Это — огромные фолианты его стихотворных драм: социальные и исторические исследования, изложенные в лицах и стихах.

Это "Улялаевщина" — упоенное разоблачение разгульной мужицкой стихии, эпопея вольницы, написанная в 1923 году, ходившая в списках до отдельного издания 1927 года, а затем непрерывно переделывавшаяся и исправлявшаяся на протяжении тридцати лет — вплоть до 1956 года, когда захватывающая воображение фигура бунтаря-бандита Улялаева наконец как-то уравновесилась не столько даже фигурой комиссара Гая, сколько фигурой Ленина, который в первоначальной редакции возникал, чтобы продиктовать секретарше декрет о продналоге, но в конечном варианте явился действовать — "бледный, с желтинкой, но собранный, крепкий, Владимир Ильич в пальто и без кепки".
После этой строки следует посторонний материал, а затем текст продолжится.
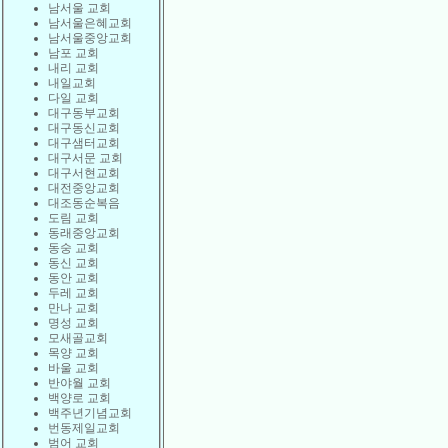
남서울 교회
남서울은혜교회
남서울중앙교회
남포 교회
내리 교회
내일교회
다일 교회
대구동부교회
대구동신교회
대구샘터교회
대구서문 교회
대구서현교회
대전중앙교회
대조동순복음
도림 교회
동래중앙교회
동숭 교회
동신 교회
동안 교회
두레 교회
만나 교회
명성 교회
모새골교회
목양 교회
바울 교회
반야월 교회
백양로 교회
백주년기념교회
번동제일교회
범어 교회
Это "Пушторг" — посвященный защите молодой технической интеллигенции от самодурства партийных бонз огромный роман в стихах, напоминающий по избыточной фактурности романы Андрея Белого и утыканный такими полемическими иглами (в частности, против Маяковского и ЛЕФа), что под шквал критических экзекуций в конце 30-х годов текст пришлось выглаживать.

Это переложение русских былин Киевского цикла, предпринятое по совету Горького (который в 1935 году пересказал Сельвинскому жалобу Толстого: Гомер, мол, создал единую эпопею по греческим сказаниям, Леннрот — по финским, а у нас нет поэта, который соединил бы русские былины); Сельвинский берется и за это дело, он соединяет: народную просодию, отшлифованную сказителями XIX века, и озорной раек, отлаженный в экспериментальные "сивашские" времена; этот виртуозный сплав должен подвести почву под разъезжающийся базис "народной культуры"; а разъезжается базис оттого, что надо выбрать веру; язычество — вера "худая", православие "не лучше"; ответ нащупывает Илья Муромец с помощью "голи черносошной"; он всё формулирует с должным тактом: "только та есть вера наилучшая, которая вера соблюдается".

Это стихотворные драмы и трагедии — их с десяток, — писавшиеся в разные годы и предлагавшиеся Мейерхольду, Станиславскому, Таирову, вызывавшие восторг профессионалов (в частности, такого "поэта театра", как Павел Антокольский), но не увидевшие рампы, если не считать того, что "Умка—Белый Медведь", написанный по впечатлениям от поездки в Чукотку, прошел более ста раз в московском Театре Революции и был снят только после скандального доноса, будто автор издевается над народами Севера.

Это, наконец, дело жизни Сельвинского-драматурга и историка (и, конечно, поэта, потому что все — в стихах): трилогия "Россия", задуманная и начатая накануне войны и писавшаяся пятнадцать лет (впрочем, с перерывом на войну) — попытка изобразить "идеального героя русской истории", выстроив линию преемства от Иоанна IV к Петру I, а там и к Ленину да еще и увязать идеи правителей с правами народа, вечно бунтующего против правителей, но строящего ту же страну. "Верх" и "низ" вставляются в общую сюжетную раму; рама — в проект мироздания; поэт — "птица, любящая свое гнездо", обретает себя в стране, которая "больше, чем страна", она — "мир", в ней осуществляются "судьбы всего земного шара", ее дорога — "словно Млечный Путь", так что когда "народы мира сольются в один всемирный народ" , — станет окончательно ясно, что именно большевики привели человечество "на площадь всепланетного конгресса".